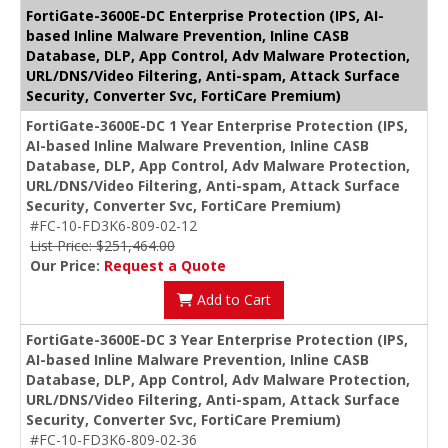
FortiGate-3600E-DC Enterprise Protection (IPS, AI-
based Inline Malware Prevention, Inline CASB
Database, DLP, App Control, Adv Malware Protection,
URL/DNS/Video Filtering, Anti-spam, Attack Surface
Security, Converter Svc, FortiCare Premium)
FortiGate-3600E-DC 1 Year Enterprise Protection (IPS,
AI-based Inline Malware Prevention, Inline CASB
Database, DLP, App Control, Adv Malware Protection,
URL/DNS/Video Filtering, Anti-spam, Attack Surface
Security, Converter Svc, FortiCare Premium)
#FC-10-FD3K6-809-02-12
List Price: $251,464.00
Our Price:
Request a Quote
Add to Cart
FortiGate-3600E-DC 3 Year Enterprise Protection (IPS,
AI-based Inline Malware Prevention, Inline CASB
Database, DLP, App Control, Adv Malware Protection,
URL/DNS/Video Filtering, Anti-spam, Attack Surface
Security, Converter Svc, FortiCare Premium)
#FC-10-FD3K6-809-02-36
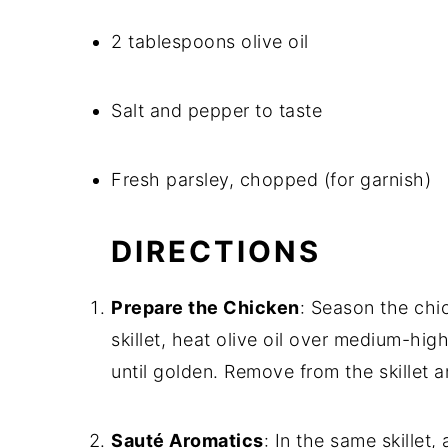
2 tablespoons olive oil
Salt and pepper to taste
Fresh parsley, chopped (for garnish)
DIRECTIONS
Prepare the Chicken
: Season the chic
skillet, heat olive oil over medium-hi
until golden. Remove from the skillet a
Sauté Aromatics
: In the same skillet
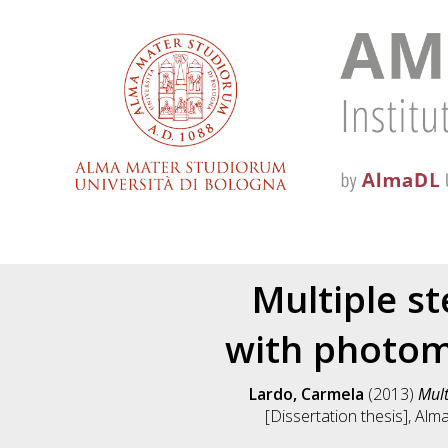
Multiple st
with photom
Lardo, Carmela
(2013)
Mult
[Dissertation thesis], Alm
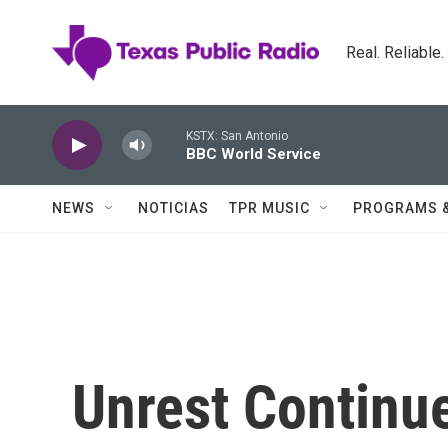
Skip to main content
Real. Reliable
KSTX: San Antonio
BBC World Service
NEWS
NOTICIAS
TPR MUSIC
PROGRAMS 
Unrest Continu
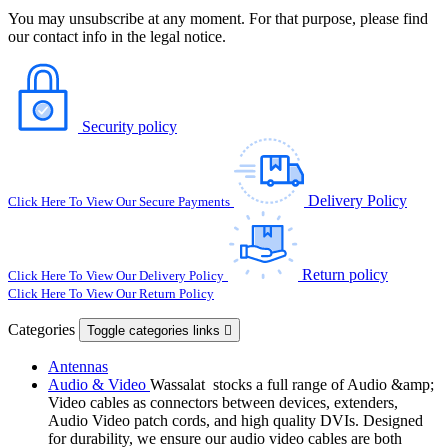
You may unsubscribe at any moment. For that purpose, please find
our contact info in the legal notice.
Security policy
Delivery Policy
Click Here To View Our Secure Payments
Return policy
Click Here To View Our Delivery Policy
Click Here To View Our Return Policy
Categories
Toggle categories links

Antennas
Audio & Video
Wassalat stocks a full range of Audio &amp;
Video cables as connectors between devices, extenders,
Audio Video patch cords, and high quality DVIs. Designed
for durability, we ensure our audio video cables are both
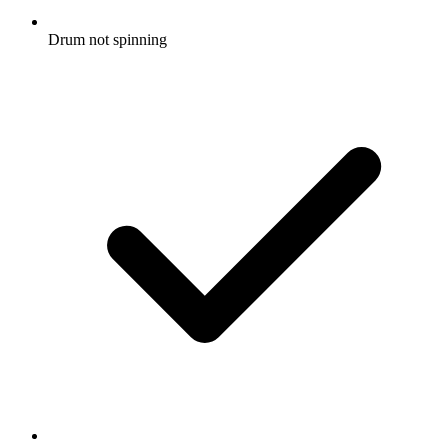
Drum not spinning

***

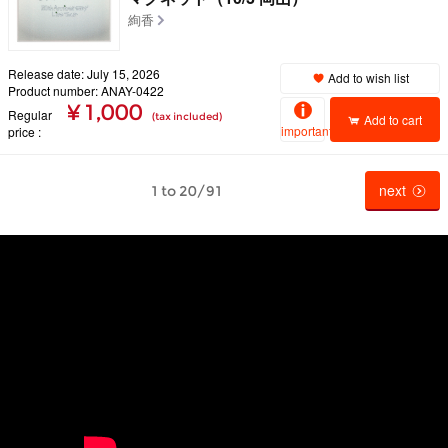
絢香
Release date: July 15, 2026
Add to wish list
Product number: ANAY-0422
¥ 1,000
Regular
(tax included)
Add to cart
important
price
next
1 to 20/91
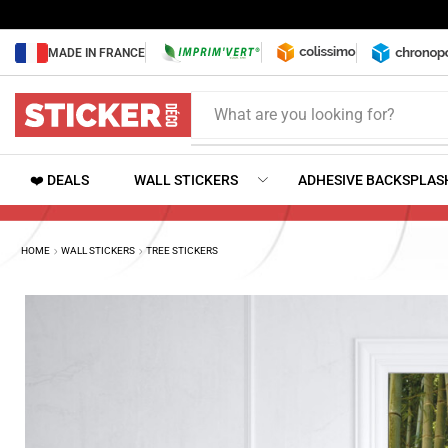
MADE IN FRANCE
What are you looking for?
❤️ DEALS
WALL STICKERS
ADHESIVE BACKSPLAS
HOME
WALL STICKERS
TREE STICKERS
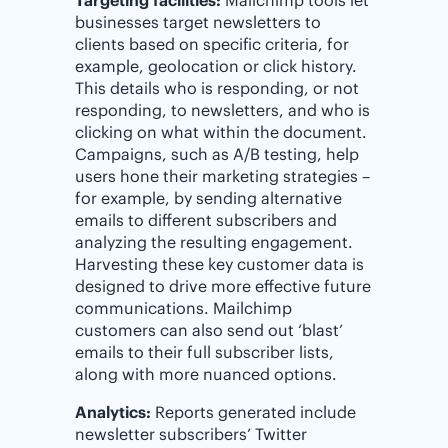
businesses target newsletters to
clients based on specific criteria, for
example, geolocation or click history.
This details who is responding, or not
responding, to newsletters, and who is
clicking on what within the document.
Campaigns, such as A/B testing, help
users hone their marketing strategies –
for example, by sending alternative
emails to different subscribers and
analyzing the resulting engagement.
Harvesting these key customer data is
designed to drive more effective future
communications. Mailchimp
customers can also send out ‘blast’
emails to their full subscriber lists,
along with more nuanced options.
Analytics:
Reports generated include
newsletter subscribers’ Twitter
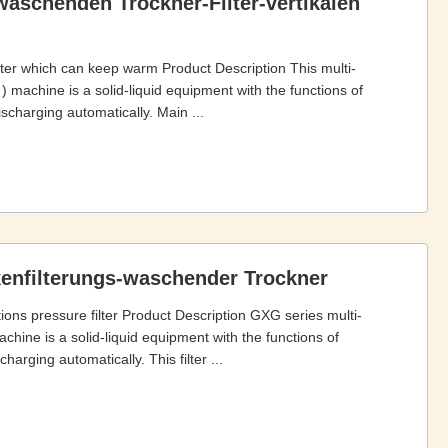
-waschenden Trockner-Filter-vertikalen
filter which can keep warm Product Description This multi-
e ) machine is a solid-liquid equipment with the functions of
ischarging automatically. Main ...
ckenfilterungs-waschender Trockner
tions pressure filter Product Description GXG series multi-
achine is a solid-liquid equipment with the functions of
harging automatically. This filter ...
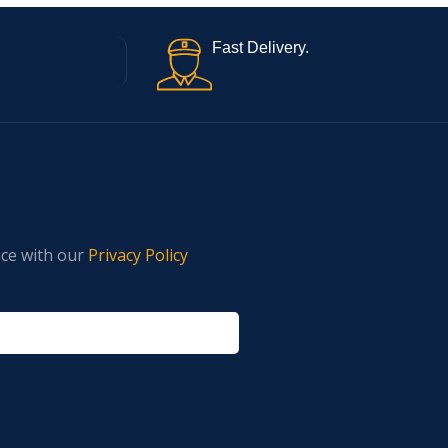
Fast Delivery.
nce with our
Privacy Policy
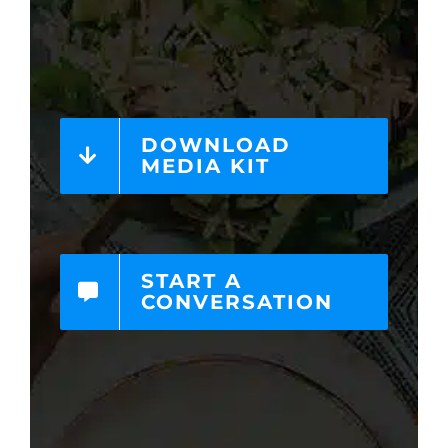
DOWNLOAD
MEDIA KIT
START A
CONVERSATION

***

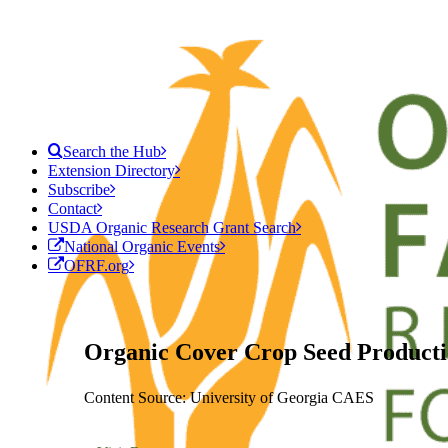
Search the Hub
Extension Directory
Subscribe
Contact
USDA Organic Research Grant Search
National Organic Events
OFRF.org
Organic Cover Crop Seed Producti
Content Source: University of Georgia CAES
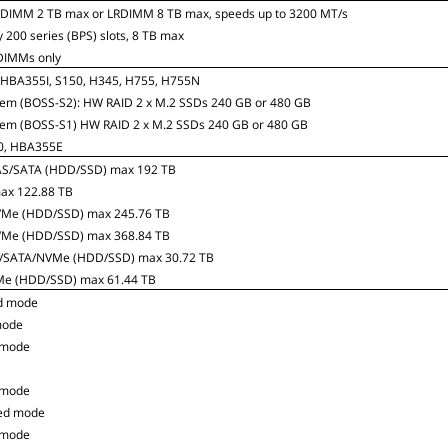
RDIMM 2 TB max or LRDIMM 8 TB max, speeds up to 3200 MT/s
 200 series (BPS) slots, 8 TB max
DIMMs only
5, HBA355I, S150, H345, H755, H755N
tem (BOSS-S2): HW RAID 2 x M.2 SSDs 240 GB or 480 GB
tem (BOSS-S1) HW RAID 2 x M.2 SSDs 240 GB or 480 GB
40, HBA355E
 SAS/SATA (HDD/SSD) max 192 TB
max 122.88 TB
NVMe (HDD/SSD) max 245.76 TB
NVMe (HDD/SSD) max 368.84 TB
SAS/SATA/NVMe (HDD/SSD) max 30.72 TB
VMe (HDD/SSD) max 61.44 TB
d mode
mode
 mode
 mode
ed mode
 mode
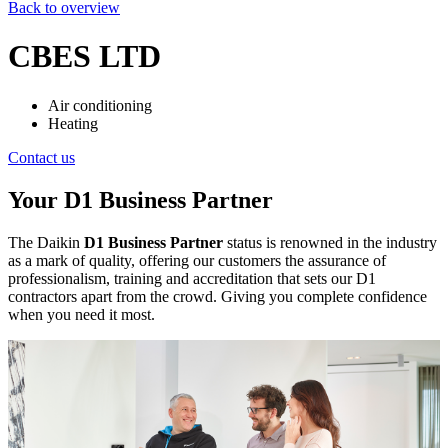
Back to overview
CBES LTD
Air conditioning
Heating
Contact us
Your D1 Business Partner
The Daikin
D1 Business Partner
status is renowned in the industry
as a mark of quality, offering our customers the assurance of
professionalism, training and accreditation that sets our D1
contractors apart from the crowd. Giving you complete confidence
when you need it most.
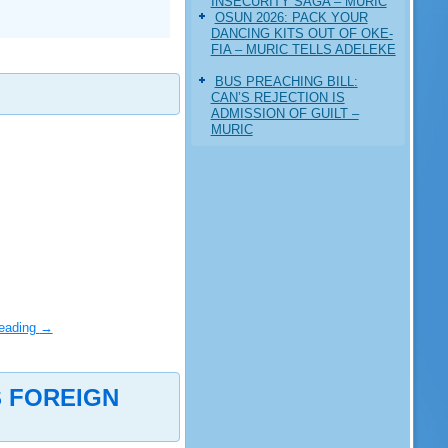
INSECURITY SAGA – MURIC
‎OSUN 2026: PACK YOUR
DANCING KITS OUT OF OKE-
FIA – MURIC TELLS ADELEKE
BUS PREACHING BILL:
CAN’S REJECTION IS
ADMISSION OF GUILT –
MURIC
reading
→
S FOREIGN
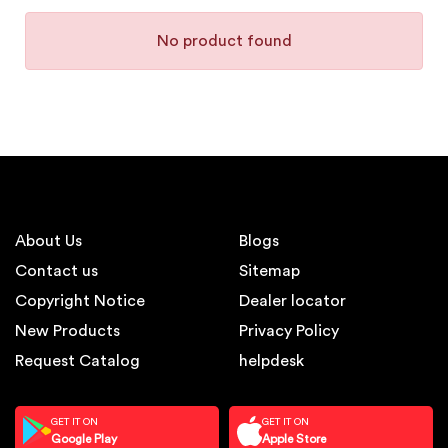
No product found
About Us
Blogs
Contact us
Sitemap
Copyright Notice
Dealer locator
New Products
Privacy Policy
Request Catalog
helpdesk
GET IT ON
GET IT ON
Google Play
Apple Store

***

Your goal: Return every line from the material that contains the word "Search".

Task result:
Search the Hub
USDA Organic Research Grant Search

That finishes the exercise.